Consider the decomposition equilibrium for dinitrogen pentoxide: $$ 2 \mathrm{~N}_{2} \mathrm{O}_{5}(g) \rightleftharpoons 4 \mathrm{NO}_{2}(g)+\mathrm{O}_{2}(g) $$ At a certain temperature and a total pressure of \(1.00 \mathrm{~atm}\), the \(\mathrm{N}_{2} \mathrm{O}_{5}\) is \(0.50 \%\) decomposed (by moles) at equilibrium. a. If the volume is increased by a factor of \(10.0\), will the mole percent of \(\mathrm{N}_{2} \mathrm{O}_{5}\) decomposed at equilibrium be greater than, less than, or equal to \(0.50 \%\) ? Explain your answer. b. Calculate the mole percent of \(\mathrm{N}_{2} \mathrm{O}_{5}\) that will be decomposed at equilibrium if the volume is increased by a factor of \(10.0 .\)

Using Le Chatelier's principle, we can predict how the equilibrium system will shift in response to a change in the volume of the container. When the volume is increased, the system will shift in the direction of the side with more moles of gas to minimize the change in pressure. In our case, there are 4 moles of gas on the right side (4 moles of NO₂ and 1 mole of O₂) and only 2 moles on the left side (2 moles of N₂O₅). Therefore, when the volume is increased by a factor of 10, the equilibrium will shift to the right (towards the decomposition) to minimize the change in pressure. As a result, we can answer part (a) of the question: the mole percent of decomposed dinitrogen pentoxide will be greater than 0.50% after increasing the volume by the factor of 10.

To calculate the new equilibrium concentrations, we will use an ICE (initial-change-equilibrium) table. The initial concentrations can be represented as: - [N₂O₅] = 1 - \(0.005\) - [NO₂] = 0 - [O₂] = 0 Since the volume is increased by a factor of 10, the initial concentrations will be divided by 10: - [N₂O₅] = (1 - \(0.005\)) / 10 = \(0.0995\) - [NO₂] = 0 - [O₂] = 0 Now, let's denote x as the change in concentrations: - [N₂O₅] will decrease by 2x due to the stoichiometry of the balanced reaction. - [NO₂] will increase by 4x as a result of the decomposition. - [O₂] will increase by x due to its stoichiometry in the balanced reaction. At equilibrium, the concentrations will be: - [N₂O₅] = \(0.0995 - 2x\) - [NO₂] = \(4x\) - [O₂] = \(x\)
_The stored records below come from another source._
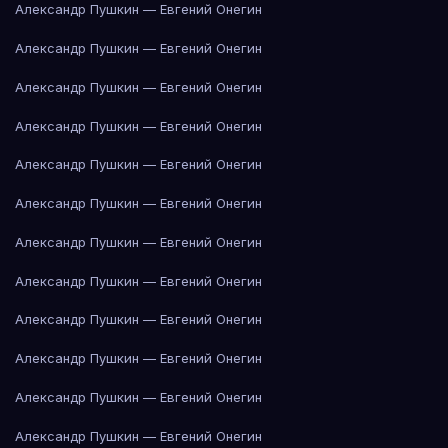
Александр Пушкин — Евгений Онегин
Александр Пушкин — Евгений Онегин
Александр Пушкин — Евгений Онегин
Александр Пушкин — Евгений Онегин
Александр Пушкин — Евгений Онегин
Александр Пушкин — Евгений Онегин
Александр Пушкин — Евгений Онегин
Александр Пушкин — Евгений Онегин
Александр Пушкин — Евгений Онегин
Александр Пушкин — Евгений Онегин
Александр Пушкин — Евгений Онегин
Александр Пушкин — Евгений Онегин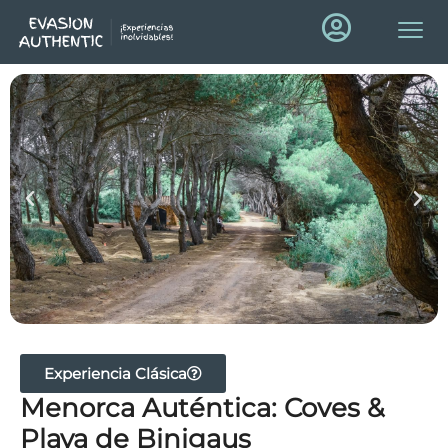
Experiencia Clásica
Menorca Auténtica: Coves &
Playa de Binigaus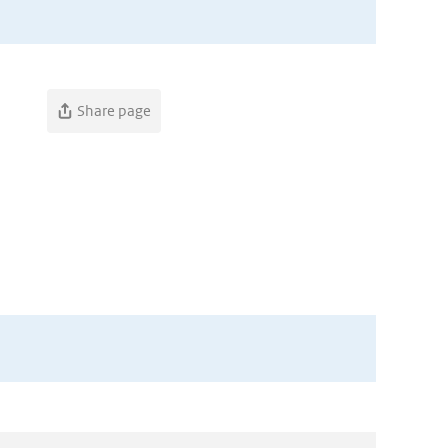
Share page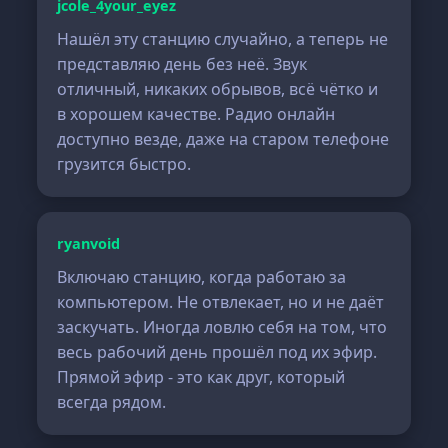
jcole_4your_eyez
Нашёл эту станцию случайно, а теперь не
представляю день без неё. Звук
отличный, никаких обрывов, всё чётко и
в хорошем качестве. Радио онлайн
доступно везде, даже на старом телефоне
грузится быстро.
ryanvoid
Включаю станцию, когда работаю за
компьютером. Не отвлекает, но и не даёт
заскучать. Иногда ловлю себя на том, что
весь рабочий день прошёл под их эфир.
Прямой эфир - это как друг, который
всегда рядом.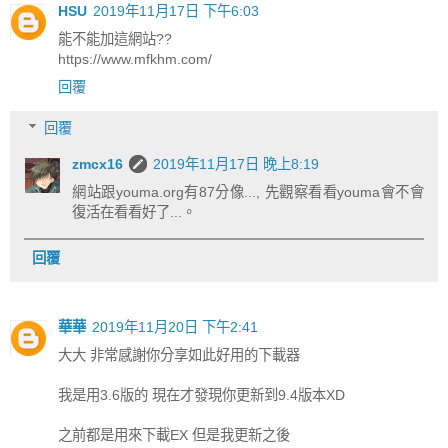
HSU
2019年11月17日 下午6:03
能不能加這網站??
https://www.mfkhm.com/
回覆
回覆
zmcx16
2019年11月17日 晚上8:19
網站跟youma.org有87分像..., 先觀察看看youma會不會
復活在看看好了...。
回覆
華華
2019年11月20日 下午2:41
大大 非常感謝你分享如此好用的下載器
我是用3.6版的 現在才發現你更新到9.4版本XD
之前都是用來下載EX 但是我更新之後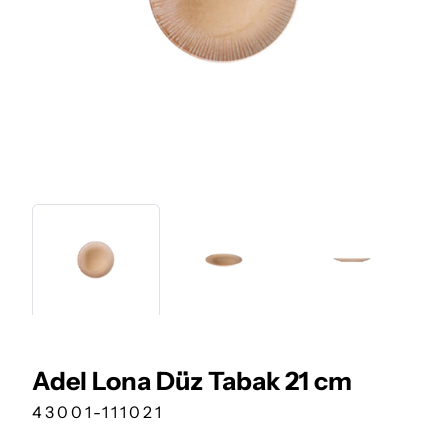
Adel Lona Düz Tabak 21 cm
43001-111021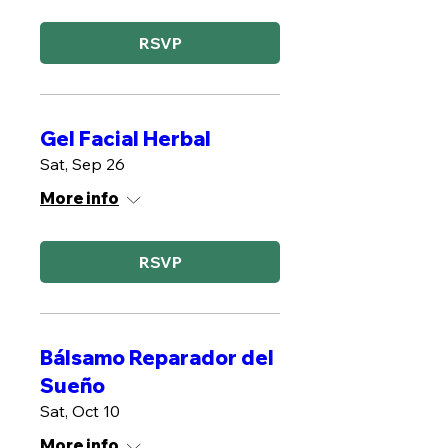
RSVP
Gel Facial Herbal
Sat, Sep 26
More info
RSVP
Bálsamo Reparador del
Sueño
Sat, Oct 10
More info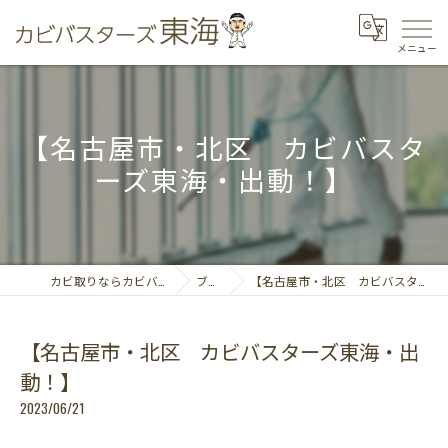
【名古屋市・北区 カビバスタ
ーズ東海・出動！】
カビ取りならカビバスターズ東海
ブログ
【名古屋市・北区 カビバスターズ東海・出動！】
【名古屋市・北区 カビバスターズ東海・出
動！】
2023/06/21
Now we can write the reaction quotient, Qp, as follows: \[Qp = \frac{[NO_2]^4[O_2]}{[N_2O_5]^2}\] Since the initial total pressure is 1.00 atm, we can convert it to partial pressures of the reactants and products. Recall that \(Qp = Kp\) at equilibrium. Then, we have: \[Kp = \frac{(4x)^4(x)}{(0.0995 - 2x)^2} = 1.00\] We need to solve the above equation for x to calculate the new equilibrium concentrations. Solving this equation can be quite challenging algebraically. However, we can get a rough estimation of x by first assuming that the mole ratio of 2N₂O₅(g) → 4NO₂(g) + O₂(g) is small (since we expect x to be relatively small due to the 0.50% mole percent of decomposition). Then, we have: \[Kp = \frac{(4x)^4(x)}{(0.0995)^2} = 1.00\] Now, we can solve for x: \[x = \sqrt[5]{\frac{1.00 \times (0.0995)^2}{(4)^4}} \approx 0.0126\]

With the value of x, we can now determine the mole percent of decomposed dinitrogen pentoxide. The mole percent decomposed is given by: Mole percent decomposed = 100% × \(\frac{amt.~decomposed}{amt.~initial}\) Mole percent decomposed = 100% × \(\frac{2x}{0.0995}\) Mole percent decomposed = 100% × \(\frac{2 * 0.0126}{0.0995}\) ≈ \(25.3\%\) So, after increasing the volume by a factor of 10, the mole percent of decomposed dinitrogen pentoxide at equilibrium will be approximately \(25.3\%\).